Running Megatron GPT from NeMo, we seem to have issues with this line from Megatron core. Some context from the caller in this particular case might be illuminating.

[rank0]: Traceback (most recent call last):
[rank0]:   File "/home/tfogal/dev/nemo/examples/nlp/language_modeling/tuning/megatron_gpt_finetuning.py", line 88, in <module>
[rank0]:     main()
[rank0]:   File "/home/tfogal/dev/nemo/nemo/core/config/hydra_runner.py", line 129, in wrapper
[rank0]:     _run_hydra(
[rank0]:   File "/home/tfogal/env/lib/python3.10/site-packages/hydra/_internal/utils.py", line 394, in _run_hydra
[rank0]:     _run_app(
[rank0]:   File "/home/tfogal/env/lib/python3.10/site-packages/hydra/_internal/utils.py", line 457, in _run_app
[rank0]:     run_and_report(
[rank0]:   File "/home/tfogal/env/lib/python3.10/site-packages/hydra/_internal/utils.py", line 223, in run_and_report
[rank0]:     raise ex
[rank0]:   File "/home/tfogal/env/lib/python3.10/site-packages/hydra/_internal/utils.py", line 220, in run_and_report
[rank0]:     return func()
[rank0]:   File "/home/tfogal/env/lib/python3.10/site-packages/hydra/_internal/utils.py", line 458, in <lambda>
[rank0]:     lambda: hydra.run(
[rank0]:   File "/home/tfogal/env/lib/python3.10/site-packages/hydra/_internal/hydra.py", line 132, in run
[rank0]:     _ = ret.return_value
[rank0]:   File "/home/tfogal/env/lib/python3.10/site-packages/hydra/core/utils.py", line 260, in return_value
[rank0]:     raise self._return_value
[rank0]:   File "/home/tfogal/env/lib/python3.10/site-packages/hydra/core/utils.py", line 186, in run_job
[rank0]:     ret.return_value = task_function(task_cfg)
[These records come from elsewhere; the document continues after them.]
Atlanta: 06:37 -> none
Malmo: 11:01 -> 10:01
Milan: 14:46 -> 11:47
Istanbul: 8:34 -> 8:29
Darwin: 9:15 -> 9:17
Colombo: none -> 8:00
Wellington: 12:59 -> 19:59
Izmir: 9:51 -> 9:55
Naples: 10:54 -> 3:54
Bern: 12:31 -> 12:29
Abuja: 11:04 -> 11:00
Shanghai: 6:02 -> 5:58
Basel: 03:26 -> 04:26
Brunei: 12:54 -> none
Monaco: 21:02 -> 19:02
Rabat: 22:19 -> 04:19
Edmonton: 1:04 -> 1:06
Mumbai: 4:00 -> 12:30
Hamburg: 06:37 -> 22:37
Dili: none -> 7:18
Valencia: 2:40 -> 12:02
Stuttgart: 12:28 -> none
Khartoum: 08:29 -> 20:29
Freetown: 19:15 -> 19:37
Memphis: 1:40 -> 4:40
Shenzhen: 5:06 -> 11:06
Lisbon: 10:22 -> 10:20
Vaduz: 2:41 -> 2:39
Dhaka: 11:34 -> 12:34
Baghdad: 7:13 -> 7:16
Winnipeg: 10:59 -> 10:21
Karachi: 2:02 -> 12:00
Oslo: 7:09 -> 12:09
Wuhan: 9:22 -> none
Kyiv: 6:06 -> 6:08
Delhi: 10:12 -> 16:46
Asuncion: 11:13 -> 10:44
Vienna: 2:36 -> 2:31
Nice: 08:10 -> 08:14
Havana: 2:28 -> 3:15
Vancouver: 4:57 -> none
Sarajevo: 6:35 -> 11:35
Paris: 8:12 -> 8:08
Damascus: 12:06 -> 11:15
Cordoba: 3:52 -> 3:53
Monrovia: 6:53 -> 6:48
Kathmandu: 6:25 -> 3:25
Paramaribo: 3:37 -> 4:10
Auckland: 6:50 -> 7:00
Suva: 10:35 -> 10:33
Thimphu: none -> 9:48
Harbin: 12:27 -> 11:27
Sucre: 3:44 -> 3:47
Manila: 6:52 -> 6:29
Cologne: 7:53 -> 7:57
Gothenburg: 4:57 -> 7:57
[rank0]:   File "/home/tfogal/dev/nemo/examples/nlp/language_modeling/tuning/megatron_gpt_finetuning.py", line 84, in main
[rank0]:     trainer.fit(model)
[rank0]:   File "/usr/local/lib/python3.10/dist-packages/pytorch_lightning/trainer/trainer.py", line 543, in fit
[rank0]:     call._call_and_handle_interrupt(
[rank0]:   File "/usr/local/lib/python3.10/dist-packages/pytorch_lightning/trainer/call.py", line 43, in _call_and_handle_interrupt
[rank0]:     return trainer.strategy.launcher.launch(trainer_fn, *args, trainer=trainer, **kwargs)
[rank0]:   File "/usr/local/lib/python3.10/dist-packages/pytorch_lightning/strategies/launchers/subprocess_script.py", line 105, in launch
[rank0]:     return function(*args, **kwargs)
[rank0]:   File "/usr/local/lib/python3.10/dist-packages/pytorch_lightning/trainer/trainer.py", line 579, in _fit_impl
[rank0]:     self._run(model, ckpt_path=ckpt_path)
[rank0]:   File "/usr/local/lib/python3.10/dist-packages/pytorch_lightning/trainer/trainer.py", line 986, in _run
[rank0]:     results = self._run_stage()
[rank0]:   File "/usr/local/lib/python3.10/dist-packages/pytorch_lightning/trainer/trainer.py", line 1028, in _run_stage
[rank0]:     self._run_sanity_check()
[rank0]:   File "/usr/local/lib/python3.10/dist-packages/pytorch_lightning/trainer/trainer.py", line 1057, in _run_sanity_check
[rank0]:     val_loop.run()
[rank0]:   File "/usr/local/lib/python3.10/dist-packages/pytorch_lightning/loops/utilities.py", line 182, in _decorator
[rank0]:     return loop_run(self, *args, **kwargs)
[rank0]:   File "/usr/local/lib/python3.10/dist-packages/pytorch_lightning/loops/evaluation_loop.py", line 135, in run
[rank0]:     self._evaluation_step(batch, batch_idx, dataloader_idx, dataloader_iter)
[rank0]:   File "/usr/local/lib/python3.10/dist-packages/pytorch_lightning/loops/evaluation_loop.py", line 396, in _evaluation_step
[rank0]:     output = call._call_strategy_hook(trainer, hook_name, *step_args)
[rank0]:   File "/usr/local/lib/python3.10/dist-packages/pytorch_lightning/trainer/call.py", line 311, in _call_strategy_hook
[rank0]:     output = fn(*args, **kwargs)
[rank0]:   File "/usr/local/lib/python3.10/dist-packages/pytorch_lightning/strategies/strategy.py", line 411, in validation_step
[rank0]:     return self.lightning_module.validation_step(*args, **kwargs)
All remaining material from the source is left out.